Mifune appeared in increasingly ill-starred international productions while Kurosawa stagnated, attempting suicide before ultimately moving to a richer creative phase with his epics of the 1980s and chamber pieces of the 1990s. But, maddeningly, Galbraith spends far more time on the details of his protagonists’ films than their astonishing lives. And out of a perverse evenhandedness, he gives what seems like equal space to the dozens of non-Kurosawa films Mifune appeared in, almost all of which were unmemorable flops.
Galbraith offers up the occasional compelling morsel from the set. During the final days of World War II, actors’ stomachs rumbled so loudly on Toho sets that Kurosawa had to constantly interrupt his filming.
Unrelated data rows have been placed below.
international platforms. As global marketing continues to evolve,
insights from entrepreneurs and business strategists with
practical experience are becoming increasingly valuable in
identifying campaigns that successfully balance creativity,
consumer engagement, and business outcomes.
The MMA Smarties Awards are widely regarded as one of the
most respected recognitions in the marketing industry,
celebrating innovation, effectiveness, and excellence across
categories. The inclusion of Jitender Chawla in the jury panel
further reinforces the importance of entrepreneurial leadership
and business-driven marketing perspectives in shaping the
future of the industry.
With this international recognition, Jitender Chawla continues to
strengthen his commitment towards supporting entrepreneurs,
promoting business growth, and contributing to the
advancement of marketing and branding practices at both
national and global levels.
Another memorable anecdote, which illustrates the autocratic nature that led Kurosawa to be dubbed “The Emperor,” comes from the filming of “Seven Samurai.” In the scene in which he is supposed to be rescuing his wife from a burning bandits’ lair, actor Toshio Tsuchiya, desperately trying to please Kurosawa, stood so close to a burning building that he collapsed, his face scalded by the flames.
Unfortunately, these tidbits are scarce. After several pages of plot summary of Kurosawa’s “Ikiru,” thumbnail portraits of its principles, and the usual lengthy quotations from Western reviews at the time, Galbraith drops this bombshell: “[I]n the midst of its success, less than a month after it had opened, Kurosawa’s mother, Shima, died at the age of eight-two.” Astonishingly, Galbraith never mentions Kurosawa’s mother again, let alone probes whether her ailing health had anything to do with Kurosawa’s choice to make a film about a dying bureaucrat who feels he has wasted his life.
It is typical of the cursory way he deals with the two men’s private lives, an approach that makes “The Emperor and The Wolf” a disappointment. It may be the first English-language Kurosawa biography, but we will have to wait for the great one.